> Work to complete: Output the full listing below exactly, without the pictures.
---------- Data for this task ----------
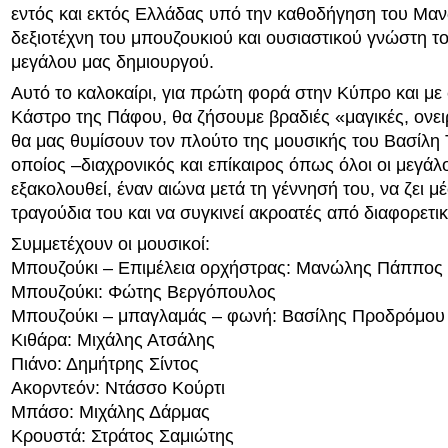
εντός και εκτός Ελλάδας υπό την καθοδήγηση του Μ
δεξιοτέχνη του μπουζουκιού και ουσιαστικού γνώστη τ
μεγάλου μας δημιουργού.
Αυτό το καλοκαίρι, για πρώτη φορά στην Κύπρο και με
Κάστρο της Πάφου, θα ζήσουμε βραδιές «μαγικές, ονε
θα μας θυμίσουν τον πλούτο της μουσικής του Βασίλη 
οποίος –διαχρονικός και επίκαιρος όπως όλοι οι μεγάλ
εξακολουθεί, έναν αιώνα μετά τη γέννησή του, να ζει μ
τραγούδια του και να συγκινεί ακροατές από διαφορετικ
Συμμετέχουν οι μουσικοί:
Μπουζούκι – Επιμέλεια ορχήστρας: Μανώλης Πάππος
Μπουζούκι: Φώτης Βεργόπουλος
Μπουζούκι – μπαγλαμάς – φωνή: Βασίλης Προδρόμου
Κιθάρα: Μιχάλης Ατσάλης
Πιάνο: Δημήτρης Σίντος
Ακορντεόν: Ντάσσο Κούρτι
Μπάσο: Μιχάλης Δάρμας
Κρουστά: Στράτος Σαμιώτης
----------
> Answer:
εντός και εκτός Ελλάδας υπό την καθοδήγηση του Μ
δεξιοτέχνη του μπουζουκιού και ουσιαστικού γνώστη τ
μεγάλου μας δημιουργού.
Αυτό το καλοκαίρι, για πρώτη φορά στην Κύπρο και με
Κάστρο της Πάφου, θα ζήσουμε βραδιές «μαγικές, ονε
θα μας θυμίσουν τον πλούτο της μουσικής του Βασίλη 
οποίος –διαχρονικός και επίκαιρος όπως όλοι οι μεγάλ
εξακολουθεί, έναν αιώνα μετά τη γέννησή του, να ζει μ
τραγούδια του και να συγκινεί ακροατές από διαφορετικ
Συμμετέχουν οι μουσικοί:
Μπουζούκι – Επιμέλεια ορχήστρας: Μανώλης Πάππος
Μπουζούκι: Φώτης Βεργόπουλος
Μπουζούκι – μπαγλαμάς – φωνή: Βασίλης Προδρόμου
Κιθάρα: Μιχάλης Ατσάλης
Πιάνο: Δημήτρης Σίντος
Ακορντεόν: Ντάσσο Κούρτι
Μπάσο: Μιχάλης Δάρμας
Κρουστά: Στράτος Σαμιώτης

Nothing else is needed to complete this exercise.